ここでは人類学のいう「原型」から見て人間に「歪み」をもたらす二点をとりあげたい。
昨今の「決めすぎる政治」も恐いが「つながり過ぎる社会」も恐ろしい。過剰接待ならぬ「過剰接続」である。
電車に乗って周囲を見回すとスマートフォンをいじってどこかにつながる人ばかり。今のネット社会では、ささいなことまでソーシャルネットワーク(SNS)などで「共有」され「可視化」されている。
スマホも普及し、生活の細部と細部がかつてない規模でつながる。「接続過剰」とはそういう意味である。
SNSは、「適度に」参加すれば、アイデアを得たり、共に考えたりできるが、「適度」に放っておかれれば、互いの自律性を確保できるものの、どんどん難しくなっている。
メッセージが来れば、できるだけ早く返信する。相手からの返信が遅ければ、嫌われていないかと不安になる。
最小限でも反応を返すことが「思いやり」として目的化し、形骸化する。
SNSとスマホの普及は、視聴覚を総動員し、ほとんど依存症のような状態を広げている。

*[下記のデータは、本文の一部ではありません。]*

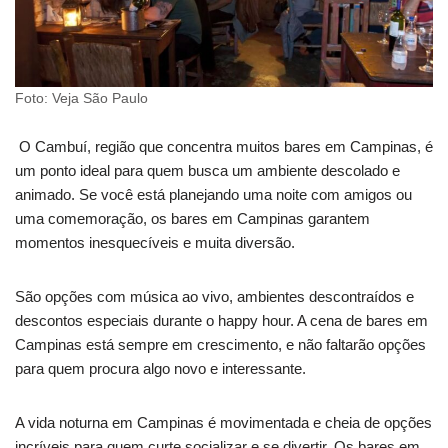
Foto: Veja São Paulo
O Cambuí, região que concentra muitos bares em Campinas, é
um ponto ideal para quem busca um ambiente descolado e
animado. Se você está planejando uma noite com amigos ou
uma comemoração, os bares em Campinas garantem
momentos inesquecíveis e muita diversão.
São opções com música ao vivo, ambientes descontraídos e
descontos especiais durante o happy hour. A cena de bares em
Campinas está sempre em crescimento, e não faltarão opções
para quem procura algo novo e interessante.
A vida noturna em Campinas é movimentada e cheia de opções
incríveis para quem curte socializar e se divertir. Os bares em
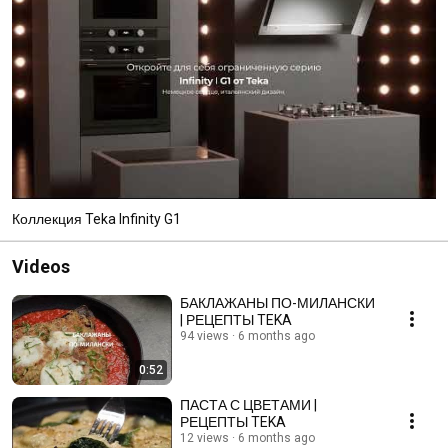
Коллекция Teka Infinity G1
Videos
БАКЛАЖАНЫ ПО-МИЛАНСКИ
| РЕЦЕПТЫ TEKA
94 views
6 months ago
0:52
ПАСТА С ЦВЕТАМИ |
РЕЦЕПТЫ TEKA
12 views
6 months ago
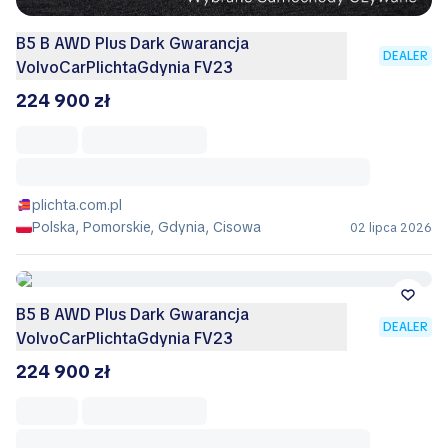
B5 B AWD Plus Dark Gwarancja
DEALER
VolvoCarPlichtaGdynia FV23
224 900 zł
plichta.com.pl
Polska, Pomorskie, Gdynia, Cisowa
02 lipca 2026
B5 B AWD Plus Dark Gwarancja
DEALER
VolvoCarPlichtaGdynia FV23
224 900 zł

かつてはコンビに店の冷蔵庫でアルバイトが寝転がった写真があれば、それを見た人々が「ばかなやつ」で済んだものを、ネット上で公開されて本人が解雇されるだけならまだしも、店自体が潰れてしまう。
今、ネットで発言すると、データベースに保存されるので、消去の操作をしなければ、時につれて「記憶が劣化し忘れられる」ことがありえない。
また、拡散した情報を消去して回ることはきわめて困難である。
さらにもうひとつの「過剰」は、過大評価ならぬ、「過剰評価」である。
ブラジルで昨年開かれたサッカーW杯では、ドイツが優勝した。勝因とされたのが「トラッキングシステム」である。走行距離、短距離のスプリント回数、パスの成功率など選手1人のひとりのプレーを数値化して解析し、戦略に生かす。今期からJリーグでも導入された。

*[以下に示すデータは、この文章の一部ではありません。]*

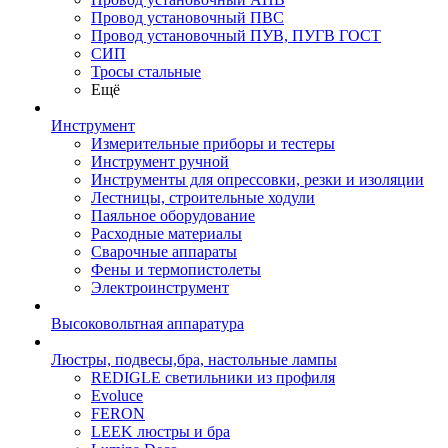
Провод установочный ПВС
Провод установочный ПУВ, ПУГВ ГОСТ
СИП
Тросы стальные
Ещё
Инструмент
Измерительные приборы и тестеры
Инструмент ручной
Инструменты для опрессовки, резки и изоляции
Лестницы, строительные ходули
Паяльное оборудование
Расходные материалы
Сварочные аппараты
Фены и термопистолеты
Электроинструмент
Высоковольтная аппаратура
Люстры, подвесы,бра, настольные лампы
REDIGLE светильники из профиля
Evoluce
FERON
LEEK люстры и бра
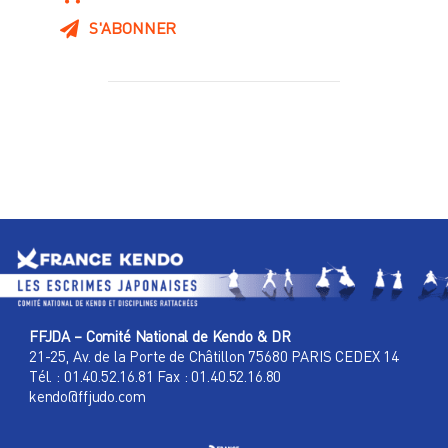
S'ABONNER
FFJDA – Comité National de Kendo & DR
21-25, Av. de la Porte de Châtillon 75680 PARIS CEDEX 14
Tél. : 01.40.52.16.81 Fax : 01.40.52.16.80
kendo@ffjudo.com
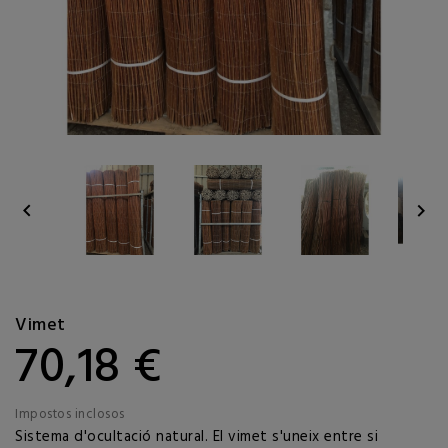


Vimet
70,18 €
Impostos inclosos
Sistema d'ocultació natural. El vimet s'uneix entre si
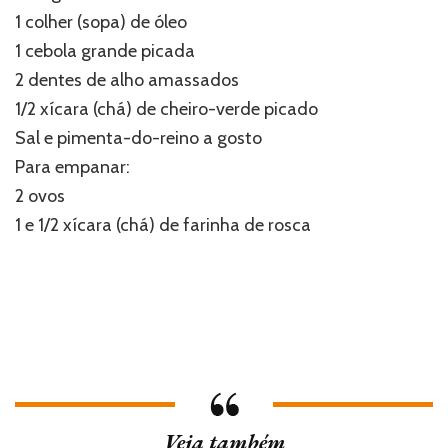
1 colher (sopa) de óleo
1 cebola grande picada
2 dentes de alho amassados
1/2 xícara (chá) de cheiro-verde picado
Sal e pimenta-do-reino a gosto
Para empanar:
2 ovos
1 e 1/2 xícara (chá) de farinha de rosca
Veja também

このシステムは、軍事技術のミサイル自動追尾システムを応用したもので、メインスタンドに設置された2台のカメラが、選手やボールをトラッキング(追尾)し、1秒ごとに25フレームの細かさで、ピッチ上のそれぞれの座標を取得する。
そして、この座標を元に、走行距離やスプリント回数といったデータが計算される仕組みになっている。
過剰接続、過剰評価で、職場は「成果」の数字に追いたてられ、試行錯誤や失敗は許されない。

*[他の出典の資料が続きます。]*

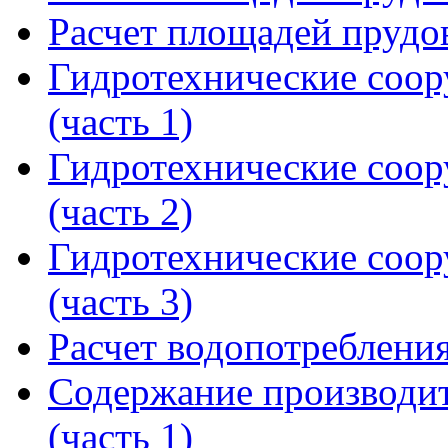
Расчет площадей прудов
Гидротехнические соор
(часть 1)
Гидротехнические соор
(часть 2)
Гидротехнические соор
(часть 3)
Расчет водопотребления
Содержание производит
(часть 1)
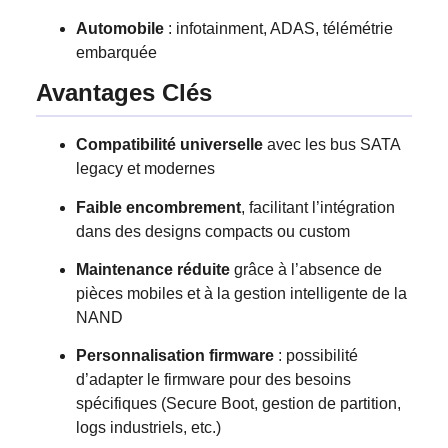
Automobile
: infotainment, ADAS, télémétrie
embarquée
Avantages Clés
Compatibilité universelle
avec les bus SATA
legacy et modernes
Faible encombrement
, facilitant l’intégration
dans des designs compacts ou custom
Maintenance réduite
grâce à l’absence de
pièces mobiles et à la gestion intelligente de la
NAND
Personnalisation firmware
: possibilité
d’adapter le firmware pour des besoins
spécifiques (Secure Boot, gestion de partition,
logs industriels, etc.)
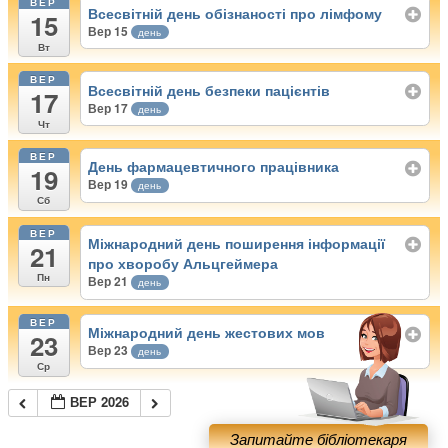
ВЕР
Всесвітній день обізнаності про лімфому
15
Вер 15
день
Вт
ВЕР
Всесвітній день безпеки пацієнтів
17
Вер 17
день
Чт
ВЕР
День фармацевтичного працівника
19
Вер 19
день
Сб
ВЕР
Міжнародний день поширення інформації
21
про хворобу Альцгеймера
Пн
Вер 21
день
ВЕР
Міжнародний день жестових мов
23
Вер 23
день
Ср
ВЕР 2026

ネットでの検索や買い物で「履歴」が残り、GPSで居場所は常に把握される
。 それは、怠けることが許されないシステムでもあり、美しさや「ひらめき」など数値化できないプレーは「評価の対象外」である。
こういうシステムが仕事の現場に導入されれば、一挙手一投足が評価の対象となり、人間はどこまでも「原型」からはずれていくだろう。